Lorsqu'il s'agit juste de faire marcher le public, il s'agit plutôt d'un moyen
proche de la campagne publicitaire. Certains producteurs ont ainsi utilisé de
faux sites. Mais, une fois le procédé éventé, il faut trouver autre chose.
La rumeur peut-elle être utilisée comme arme économique pour porter atteinte à un concurrent ?

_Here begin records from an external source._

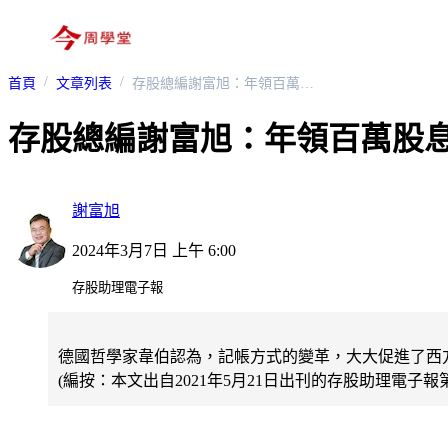
首頁
文章列表
存股總編謝富旭：年領百萬股息，從改變「投資記帳」方式開始！
存股總編謝富旭：年領百萬股
謝富旭
2024年3月7日 上午 6:00
存股助理電子報
德國哲學家韋伯認為，記帳方式的變革，大大促進了西
(編按：本文出自2021年5月21日出刊的存股助理電子報第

L'effet boomerang qui s'étendrait
au-delà de la marque à l'ensemble de la catégorie de produit est un frein à ce
genre de pratique. Je ne pense pas non plus que ceux qui se présentent comme
des docteurs en rumeur auprès des entreprises et agitent le drapeau de la
guerre économique soient promis à un grand avenir. Répandre des calomnies sur
ses concurrents va à l'encontre du travail d'une marque qui est d'entraîner
l'adhésion. De plus, nous vivons dans un trop grand flux d'informations qui ne
donne pas à la rumeur le temps de se fixer. * De source sûre. Nouvelles rumeurs
d'aujourd'hui, de Véronique Campion-Vincent et Jean-Bruno Renard. Editions
Payot. ** Coll. Petite Bibliothèque Payot. *** Sondage réalisé les 14 et 15
novembre 2002 auprès d'un échantillon représentatif de 1 000 personnes.